I am guessing you are talking labyrinth/ Stillwater canyon. Tag-a-long does a great job and does jet backs to Moab from the confluence. You will need a permit to go in to canyon lands but they are easy to get.


----------



## kazak4x4 (May 25, 2009)

Ya, which part of the green you are looking to float?

A&B (Below the dam)
Gates of Lodore
Desolation/Grey canyon
Labyrinth/Stillwater (flat)

All of those sections require a permit of some sort. A&B you want camping reservations, Lodore is a pita to get, Deso is a bit easier, Stillwater is a walk-in permit. If you are running commercially, then you don't need to worry about permits.

All major outfitters will provide a shuttle and a fun experience.


----------



## micronam (Apr 20, 2015)

*Green permits - Deso and Lodore*

I have an April Desolation Canyon and a September (Labor Day weekend) Lodore. Let's talk if you're interested in some Green River permitted action! Looking for folks with boats, a know-how of how to get them down a river, and good attitudes.


----------



## kazak4x4 (May 25, 2009)

micronam said:


> I have an April Desolation Canyon and a September (Labor Day weekend) Lodore. Let's talk if you're interested in some Green River permitted action! Looking for folks with boats, a know-how of how to get them down a river, and good attitudes.

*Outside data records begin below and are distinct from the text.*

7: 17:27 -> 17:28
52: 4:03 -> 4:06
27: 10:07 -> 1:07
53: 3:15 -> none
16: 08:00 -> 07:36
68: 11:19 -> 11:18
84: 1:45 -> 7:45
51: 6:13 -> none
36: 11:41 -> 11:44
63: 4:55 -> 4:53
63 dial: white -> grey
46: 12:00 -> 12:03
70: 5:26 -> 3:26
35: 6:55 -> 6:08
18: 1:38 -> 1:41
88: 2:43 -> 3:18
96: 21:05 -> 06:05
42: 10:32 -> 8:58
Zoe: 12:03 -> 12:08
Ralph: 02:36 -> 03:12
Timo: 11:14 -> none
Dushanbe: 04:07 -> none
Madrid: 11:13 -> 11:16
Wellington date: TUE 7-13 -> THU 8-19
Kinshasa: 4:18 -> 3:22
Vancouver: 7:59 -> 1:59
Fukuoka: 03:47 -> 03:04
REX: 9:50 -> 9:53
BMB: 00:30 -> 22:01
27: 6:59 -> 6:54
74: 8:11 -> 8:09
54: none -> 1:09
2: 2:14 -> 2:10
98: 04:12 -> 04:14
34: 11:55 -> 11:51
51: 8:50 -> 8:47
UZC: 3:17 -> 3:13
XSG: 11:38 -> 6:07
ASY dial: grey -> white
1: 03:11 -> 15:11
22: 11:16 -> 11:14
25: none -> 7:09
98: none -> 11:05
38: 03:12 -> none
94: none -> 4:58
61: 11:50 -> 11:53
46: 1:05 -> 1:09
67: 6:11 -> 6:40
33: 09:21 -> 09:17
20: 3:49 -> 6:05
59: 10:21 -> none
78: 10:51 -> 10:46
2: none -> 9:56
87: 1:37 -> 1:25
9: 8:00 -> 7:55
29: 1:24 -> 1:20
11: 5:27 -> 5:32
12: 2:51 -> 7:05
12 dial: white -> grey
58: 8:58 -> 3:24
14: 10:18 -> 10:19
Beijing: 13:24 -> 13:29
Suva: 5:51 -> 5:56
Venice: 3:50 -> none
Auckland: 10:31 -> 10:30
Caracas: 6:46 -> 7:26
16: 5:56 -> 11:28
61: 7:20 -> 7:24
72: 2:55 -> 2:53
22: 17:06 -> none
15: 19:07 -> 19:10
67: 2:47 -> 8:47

Lodore during Labor Day weekend is still considered a high season permit. You can only go on 1 high season per year and it's split between Yampa and Lodore. High season is between Memorial and Labor days. Just FYI 

April Deso and Sept Lodore are easy waters, just point your boat down and enjoy the ride


----------



## micronam (Apr 20, 2015)

...which is why I just bailed off of my scheduled Yampa trip. Sad, but it's worth the Labor Day launch and spared vacation time


----------



## duct tape (Aug 25, 2009)

micronam said:


> ...which is why I just bailed off of my scheduled Yampa trip. Sad, but it's worth the Labor Day launch and spared vacation time


Jeez, I want some of your permit mojo.


----------



## micronam (Apr 20, 2015)

Strategy! I got Deso the day the permit lottery opened (for the last weeekend before high use started), got Lodore in the follow up at 8am sharp, and got invites on Yampa and the Grand cause I don't shut up about boating!!! I'm a lucky and very strategic boater! Just love being on the water!!! 

That being said, my usual crew is doing Yampa, so they can't join Lodore - hence looking for boaters to share it with. Love that place.


----------